- _Assignment_:
Below is a set of records; reproduce them exactly without their pictures.

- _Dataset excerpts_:
Start of Block
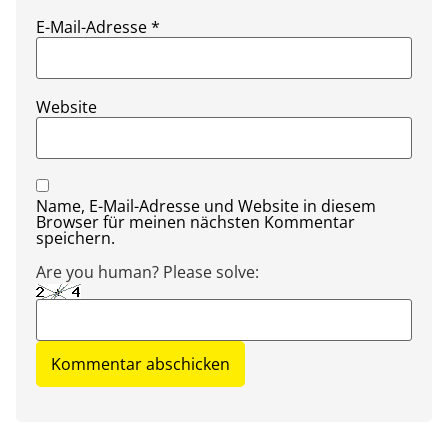
E-Mail-Adresse
*
Website
Name, E-Mail-Adresse und Website in diesem
Browser für meinen nächsten Kommentar
speichern.
Are you human? Please solve:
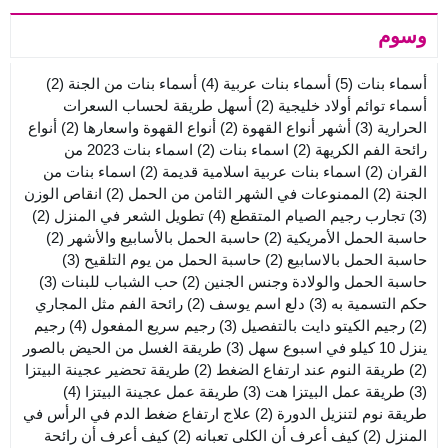
وسوم
أسماء بنات
(5)
أسماء بنات عربية
(4)
أسماء بنات من الجنة
(2)
أسماء توائم أولاد خليجية
(2)
أسهل طريقة لحساب السعرات
الحرارية
(3)
أشهر أنواع القهوة
(2)
أنواع القهوة واسعارها
(2)
أنواع
رائحة الفم الكريهة
(2)
اسماء بنات
(2)
اسماء بنات 2023 من
القران
(2)
اسماء بنات عربية اسلامية قديمة
(2)
اسماء بنات من
الجنة
(2)
الممنوعات في الشهر الثامن من الحمل
(2)
انقاص الوزن
(3)
تجارب رجيم الصيام المتقطع
(4)
تطويل الشعر في المنزل
(2)
حاسبة الحمل الأمريكية
(2)
حاسبة الحمل بالأسابيع والأشهر
(2)
حاسبة الحمل بالاسابيع
(2)
حاسبة الحمل من يوم التلقيح
(3)
حاسبة الحمل والولادة وجنس الجنين
(2)
حب الشباب للبنات
(3)
حكم التسمية به
(3)
دلع اسم يوسف
(2)
رائحة الفم مثل المجاري
(2)
رجيم الكيتو دايت بالتفصيل
(3)
رجيم سريع المفعول
(4)
رجيم
ينزل 10 كيلو في اسبوع سهل
(3)
طريقة الغسل من الحيض بالصور
(2)
طريقة النوم عند ارتفاع الضغط
(2)
طريقة تحضير عجينة البيتزا
(3)
طريقة عمل البيتزا هت
(3)
طريقة عمل عجينة البيتزا
(4)
طريقة نوم لتنزيل الدورة
(2)
علاج ارتفاع ضغط الدم في الرأس في
المنزل
(2)
كيف أعرف أن الكلى تعبانه
(2)
كيف أعرف أن رائحة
End of Block
- _Answer box_:
E-Mail-Adresse
*
Website
Name, E-Mail-Adresse und Website in diesem
Browser für meinen nächsten Kommentar
speichern.
Are you human? Please solve:
وسوم
أسماء بنات
(5)
أسماء بنات عربية
(4)
أسماء بنات من الجنة
(2)
أسماء توائم أولاد خليجية
(2)
أسهل طريقة لحساب السعرات
الحرارية
(3)
أشهر أنواع القهوة
(2)
أنواع القهوة واسعارها
(2)
أنواع
رائحة الفم الكريهة
(2)
اسماء بنات
(2)
اسماء بنات 2023 من
القران
(2)
اسماء بنات عربية اسلامية قديمة
(2)
اسماء بنات من
الجنة
(2)
الممنوعات في الشهر الثامن من الحمل
(2)
انقاص الوزن
(3)
تجارب رجيم الصيام المتقطع
(4)
تطويل الشعر في المنزل
(2)
حاسبة الحمل الأمريكية
(2)
حاسبة الحمل بالأسابيع والأشهر
(2)
حاسبة الحمل بالاسابيع
(2)
حاسبة الحمل من يوم التلقيح
(3)
حاسبة الحمل والولادة وجنس الجنين
(2)
حب الشباب للبنات
(3)
حكم التسمية به
(3)
دلع اسم يوسف
(2)
رائحة الفم مثل المجاري
(2)
رجيم الكيتو دايت بالتفصيل
(3)
رجيم سريع المفعول
(4)
رجيم
ينزل 10 كيلو في اسبوع سهل
(3)
طريقة الغسل من الحيض بالصور
(2)
طريقة النوم عند ارتفاع الضغط
(2)
طريقة تحضير عجينة البيتزا
(3)
طريقة عمل البيتزا هت
(3)
طريقة عمل عجينة البيتزا
(4)
طريقة نوم لتنزيل الدورة
(2)
علاج ارتفاع ضغط الدم في الرأس في
المنزل
(2)
كيف أعرف أن الكلى تعبانه
(2)
كيف أعرف أن رائحة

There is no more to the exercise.